Name Callling for Fun and Proffit

Growing up I had a pretty good image of myself. Until one day, in first grade I realized that there are cool kids and dorky kids, and I was way at the lower end of the dork spectrum. The ramifications of that still plague me to this day.

The biggest thing was the name calling. After about ten years of being verbally trod upon my fellow dorks and I came to a realization. We had pretty much been called everything in the book, and we were a lot smarter than the guys that wrote the book.

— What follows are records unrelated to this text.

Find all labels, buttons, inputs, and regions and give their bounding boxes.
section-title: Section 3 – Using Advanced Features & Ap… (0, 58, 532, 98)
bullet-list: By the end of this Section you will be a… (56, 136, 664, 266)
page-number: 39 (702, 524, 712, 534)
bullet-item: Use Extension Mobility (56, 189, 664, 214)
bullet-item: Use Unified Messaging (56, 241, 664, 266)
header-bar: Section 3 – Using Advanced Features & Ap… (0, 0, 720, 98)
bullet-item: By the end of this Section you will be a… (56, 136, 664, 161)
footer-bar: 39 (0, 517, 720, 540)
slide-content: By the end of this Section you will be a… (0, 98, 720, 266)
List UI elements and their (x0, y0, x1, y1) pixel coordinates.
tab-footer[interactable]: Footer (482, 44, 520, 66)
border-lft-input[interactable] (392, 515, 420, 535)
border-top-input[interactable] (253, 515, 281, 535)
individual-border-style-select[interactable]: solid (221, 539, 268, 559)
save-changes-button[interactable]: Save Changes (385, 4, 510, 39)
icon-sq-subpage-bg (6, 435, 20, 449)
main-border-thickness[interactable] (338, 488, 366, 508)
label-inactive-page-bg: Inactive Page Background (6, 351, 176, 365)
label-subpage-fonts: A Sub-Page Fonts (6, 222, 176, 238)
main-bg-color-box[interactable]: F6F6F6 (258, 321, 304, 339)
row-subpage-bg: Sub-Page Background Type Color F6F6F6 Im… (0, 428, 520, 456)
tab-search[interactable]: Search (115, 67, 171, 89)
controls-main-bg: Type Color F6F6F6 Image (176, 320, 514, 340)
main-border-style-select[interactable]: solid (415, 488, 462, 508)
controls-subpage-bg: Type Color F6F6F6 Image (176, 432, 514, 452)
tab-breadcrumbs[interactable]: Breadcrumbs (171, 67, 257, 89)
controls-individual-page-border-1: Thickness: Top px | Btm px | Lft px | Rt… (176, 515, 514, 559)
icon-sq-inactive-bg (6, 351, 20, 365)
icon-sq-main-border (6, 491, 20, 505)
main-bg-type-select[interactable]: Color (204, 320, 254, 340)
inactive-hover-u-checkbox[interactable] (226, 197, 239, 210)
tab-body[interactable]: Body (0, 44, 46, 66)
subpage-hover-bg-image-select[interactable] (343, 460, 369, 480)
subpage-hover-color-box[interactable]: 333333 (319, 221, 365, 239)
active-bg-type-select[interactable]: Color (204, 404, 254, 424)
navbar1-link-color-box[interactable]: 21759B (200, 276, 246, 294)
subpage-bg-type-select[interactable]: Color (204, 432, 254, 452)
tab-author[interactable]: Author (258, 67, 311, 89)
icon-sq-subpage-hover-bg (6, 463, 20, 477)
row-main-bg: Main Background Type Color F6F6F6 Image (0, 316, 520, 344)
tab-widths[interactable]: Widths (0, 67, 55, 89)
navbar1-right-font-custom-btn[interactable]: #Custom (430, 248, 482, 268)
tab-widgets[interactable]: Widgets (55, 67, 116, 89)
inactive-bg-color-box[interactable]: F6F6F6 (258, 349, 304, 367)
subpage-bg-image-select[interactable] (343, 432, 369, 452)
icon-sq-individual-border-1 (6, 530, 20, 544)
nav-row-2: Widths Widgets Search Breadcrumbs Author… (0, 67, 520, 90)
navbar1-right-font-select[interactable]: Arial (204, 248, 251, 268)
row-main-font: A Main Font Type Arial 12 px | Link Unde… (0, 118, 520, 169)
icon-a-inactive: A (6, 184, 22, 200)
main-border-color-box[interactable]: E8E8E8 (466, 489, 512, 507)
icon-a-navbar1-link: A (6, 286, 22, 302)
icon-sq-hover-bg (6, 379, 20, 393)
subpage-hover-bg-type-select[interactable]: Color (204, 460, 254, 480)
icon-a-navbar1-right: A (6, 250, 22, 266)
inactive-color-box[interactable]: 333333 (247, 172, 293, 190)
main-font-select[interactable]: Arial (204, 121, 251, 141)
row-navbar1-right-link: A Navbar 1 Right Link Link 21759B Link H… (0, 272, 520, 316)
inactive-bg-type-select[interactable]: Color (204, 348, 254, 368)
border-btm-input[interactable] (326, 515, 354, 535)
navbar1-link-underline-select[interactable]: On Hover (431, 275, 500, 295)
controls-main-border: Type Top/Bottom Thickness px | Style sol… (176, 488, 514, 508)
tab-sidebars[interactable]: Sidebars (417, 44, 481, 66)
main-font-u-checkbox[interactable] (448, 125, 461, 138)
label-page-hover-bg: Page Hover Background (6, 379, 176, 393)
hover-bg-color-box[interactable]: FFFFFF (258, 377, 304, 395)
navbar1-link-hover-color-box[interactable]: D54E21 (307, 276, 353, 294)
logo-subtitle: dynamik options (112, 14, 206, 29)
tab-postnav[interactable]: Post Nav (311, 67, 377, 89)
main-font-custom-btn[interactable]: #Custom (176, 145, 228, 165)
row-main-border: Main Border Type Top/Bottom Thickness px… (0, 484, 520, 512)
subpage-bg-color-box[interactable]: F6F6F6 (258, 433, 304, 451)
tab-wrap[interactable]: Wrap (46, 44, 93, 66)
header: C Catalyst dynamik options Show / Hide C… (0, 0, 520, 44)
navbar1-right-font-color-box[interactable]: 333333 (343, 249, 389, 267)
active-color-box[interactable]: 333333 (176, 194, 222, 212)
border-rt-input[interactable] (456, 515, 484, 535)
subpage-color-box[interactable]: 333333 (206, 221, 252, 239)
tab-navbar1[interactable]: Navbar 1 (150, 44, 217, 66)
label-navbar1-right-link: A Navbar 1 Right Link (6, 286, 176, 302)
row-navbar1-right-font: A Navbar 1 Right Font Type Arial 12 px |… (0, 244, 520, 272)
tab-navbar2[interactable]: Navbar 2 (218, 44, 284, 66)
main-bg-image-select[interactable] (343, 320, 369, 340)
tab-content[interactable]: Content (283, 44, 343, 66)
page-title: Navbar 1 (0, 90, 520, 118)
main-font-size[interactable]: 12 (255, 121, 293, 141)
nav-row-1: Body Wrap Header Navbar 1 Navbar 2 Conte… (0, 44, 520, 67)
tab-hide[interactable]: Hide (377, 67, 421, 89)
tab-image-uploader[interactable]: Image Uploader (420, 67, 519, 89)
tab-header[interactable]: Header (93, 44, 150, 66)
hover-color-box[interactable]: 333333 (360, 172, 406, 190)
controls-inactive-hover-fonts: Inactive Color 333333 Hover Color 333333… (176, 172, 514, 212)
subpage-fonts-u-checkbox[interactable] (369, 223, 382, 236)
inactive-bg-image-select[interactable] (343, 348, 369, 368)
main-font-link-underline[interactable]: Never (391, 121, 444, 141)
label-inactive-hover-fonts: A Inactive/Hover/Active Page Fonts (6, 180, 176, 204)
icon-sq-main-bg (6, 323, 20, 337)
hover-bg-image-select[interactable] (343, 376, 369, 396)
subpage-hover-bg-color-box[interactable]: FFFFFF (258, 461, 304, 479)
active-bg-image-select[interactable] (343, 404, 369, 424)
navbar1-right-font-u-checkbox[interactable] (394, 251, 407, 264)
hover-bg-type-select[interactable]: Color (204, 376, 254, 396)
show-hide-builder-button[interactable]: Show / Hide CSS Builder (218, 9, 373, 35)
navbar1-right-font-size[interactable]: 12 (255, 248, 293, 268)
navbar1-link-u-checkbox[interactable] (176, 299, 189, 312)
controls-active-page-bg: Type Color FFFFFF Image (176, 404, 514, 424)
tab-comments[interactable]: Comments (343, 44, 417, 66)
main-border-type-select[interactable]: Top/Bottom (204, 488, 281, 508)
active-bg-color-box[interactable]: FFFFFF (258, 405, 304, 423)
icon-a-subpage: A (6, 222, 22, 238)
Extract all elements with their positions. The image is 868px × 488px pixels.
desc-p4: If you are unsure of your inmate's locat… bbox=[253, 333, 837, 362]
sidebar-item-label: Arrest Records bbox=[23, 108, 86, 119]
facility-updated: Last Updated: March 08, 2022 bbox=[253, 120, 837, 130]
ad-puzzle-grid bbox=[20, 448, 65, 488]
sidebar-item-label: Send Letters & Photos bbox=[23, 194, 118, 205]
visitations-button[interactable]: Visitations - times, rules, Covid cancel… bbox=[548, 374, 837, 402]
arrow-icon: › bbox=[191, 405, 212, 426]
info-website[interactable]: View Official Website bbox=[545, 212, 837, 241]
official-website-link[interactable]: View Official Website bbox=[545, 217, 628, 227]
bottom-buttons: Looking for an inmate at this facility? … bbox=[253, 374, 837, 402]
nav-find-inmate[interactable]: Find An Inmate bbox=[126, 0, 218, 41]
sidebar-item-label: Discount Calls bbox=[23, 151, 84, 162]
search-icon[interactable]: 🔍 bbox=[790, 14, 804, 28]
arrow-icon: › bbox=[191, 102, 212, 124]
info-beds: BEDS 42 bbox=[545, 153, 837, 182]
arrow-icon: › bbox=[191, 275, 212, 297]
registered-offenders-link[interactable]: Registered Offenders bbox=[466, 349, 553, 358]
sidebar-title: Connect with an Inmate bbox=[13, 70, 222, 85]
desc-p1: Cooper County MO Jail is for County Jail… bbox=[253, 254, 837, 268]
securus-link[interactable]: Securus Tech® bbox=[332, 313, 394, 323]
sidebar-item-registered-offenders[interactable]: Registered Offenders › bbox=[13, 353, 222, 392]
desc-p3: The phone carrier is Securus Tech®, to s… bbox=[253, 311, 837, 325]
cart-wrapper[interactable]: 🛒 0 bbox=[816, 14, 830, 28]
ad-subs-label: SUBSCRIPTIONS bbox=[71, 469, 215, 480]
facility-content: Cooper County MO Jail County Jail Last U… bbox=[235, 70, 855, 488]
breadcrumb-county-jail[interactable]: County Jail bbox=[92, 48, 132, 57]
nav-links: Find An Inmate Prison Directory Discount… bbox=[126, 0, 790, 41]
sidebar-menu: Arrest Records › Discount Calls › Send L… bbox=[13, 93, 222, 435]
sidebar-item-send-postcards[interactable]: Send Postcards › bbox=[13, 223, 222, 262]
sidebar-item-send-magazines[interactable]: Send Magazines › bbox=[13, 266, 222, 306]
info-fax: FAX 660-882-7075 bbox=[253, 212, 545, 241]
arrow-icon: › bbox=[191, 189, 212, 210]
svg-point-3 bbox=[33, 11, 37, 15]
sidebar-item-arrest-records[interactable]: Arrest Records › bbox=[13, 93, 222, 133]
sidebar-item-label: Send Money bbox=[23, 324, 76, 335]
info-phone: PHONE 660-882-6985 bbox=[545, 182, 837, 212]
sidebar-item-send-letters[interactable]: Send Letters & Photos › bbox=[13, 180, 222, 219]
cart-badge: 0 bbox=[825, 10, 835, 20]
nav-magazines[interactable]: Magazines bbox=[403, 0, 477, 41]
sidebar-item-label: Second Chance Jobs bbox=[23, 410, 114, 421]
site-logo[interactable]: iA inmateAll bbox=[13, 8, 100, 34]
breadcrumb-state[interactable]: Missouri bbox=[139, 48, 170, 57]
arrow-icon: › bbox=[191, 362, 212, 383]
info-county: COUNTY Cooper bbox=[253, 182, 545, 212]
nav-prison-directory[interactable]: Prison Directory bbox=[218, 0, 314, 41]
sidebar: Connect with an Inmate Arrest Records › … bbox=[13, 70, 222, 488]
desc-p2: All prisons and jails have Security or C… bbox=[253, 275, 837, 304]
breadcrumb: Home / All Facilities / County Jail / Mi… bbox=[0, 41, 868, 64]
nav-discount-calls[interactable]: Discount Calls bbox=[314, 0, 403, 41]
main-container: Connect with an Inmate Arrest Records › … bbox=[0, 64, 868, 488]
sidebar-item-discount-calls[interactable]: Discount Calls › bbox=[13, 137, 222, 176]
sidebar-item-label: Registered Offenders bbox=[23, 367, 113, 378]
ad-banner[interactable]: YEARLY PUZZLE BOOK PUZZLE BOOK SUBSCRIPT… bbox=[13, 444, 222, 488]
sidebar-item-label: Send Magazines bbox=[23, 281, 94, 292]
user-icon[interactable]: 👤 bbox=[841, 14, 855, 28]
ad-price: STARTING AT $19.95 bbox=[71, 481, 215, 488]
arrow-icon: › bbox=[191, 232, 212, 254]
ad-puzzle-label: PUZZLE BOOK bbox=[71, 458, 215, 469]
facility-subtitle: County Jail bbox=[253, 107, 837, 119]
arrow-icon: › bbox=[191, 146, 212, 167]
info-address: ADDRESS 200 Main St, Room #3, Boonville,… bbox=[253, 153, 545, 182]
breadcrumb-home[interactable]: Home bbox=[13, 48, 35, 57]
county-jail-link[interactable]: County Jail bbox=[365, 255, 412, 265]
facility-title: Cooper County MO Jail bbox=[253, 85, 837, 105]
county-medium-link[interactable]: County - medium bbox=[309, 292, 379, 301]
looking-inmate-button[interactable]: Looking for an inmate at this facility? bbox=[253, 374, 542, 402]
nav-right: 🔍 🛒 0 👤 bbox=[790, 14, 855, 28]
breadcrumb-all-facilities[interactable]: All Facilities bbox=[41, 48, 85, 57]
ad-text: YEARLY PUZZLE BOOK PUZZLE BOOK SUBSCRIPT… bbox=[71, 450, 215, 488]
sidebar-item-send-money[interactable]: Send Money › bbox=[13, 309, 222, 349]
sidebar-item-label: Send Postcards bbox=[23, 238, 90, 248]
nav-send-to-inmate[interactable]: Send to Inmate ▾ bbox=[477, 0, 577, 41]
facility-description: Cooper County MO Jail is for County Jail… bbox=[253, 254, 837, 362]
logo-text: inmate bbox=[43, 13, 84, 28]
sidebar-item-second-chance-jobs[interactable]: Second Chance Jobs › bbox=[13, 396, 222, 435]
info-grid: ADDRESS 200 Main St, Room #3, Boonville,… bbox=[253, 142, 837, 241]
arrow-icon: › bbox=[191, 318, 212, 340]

Slowly over the years, we dorks developed a game wherein we came up with ever more creative ways to deride each other. Spiteful at first, we were looking for an easy target for our football player induced rage. My close friends and I evolved it into a game where we rode each other even harder than our tormentors. No rules were ever laid out, it just happened. And the benefit was, we were sharing material and honing it to razor sharp perfection.

By tenth grade we found that we could really get under the skin of the bullies that loved to get our goats. Quite often we could get theirs instead, which would often lead to a more severe wedgie, but hey… we absorbed the abuse to our briefs and smirked while we picked up our spilled books at the knowledge that some day in the not too distant future we’d be putting our much maligned intellects to use, and the guys handing out the wedgies would be fat, bald alcoholic wife abusers stuck in the ruts of their miserable lives.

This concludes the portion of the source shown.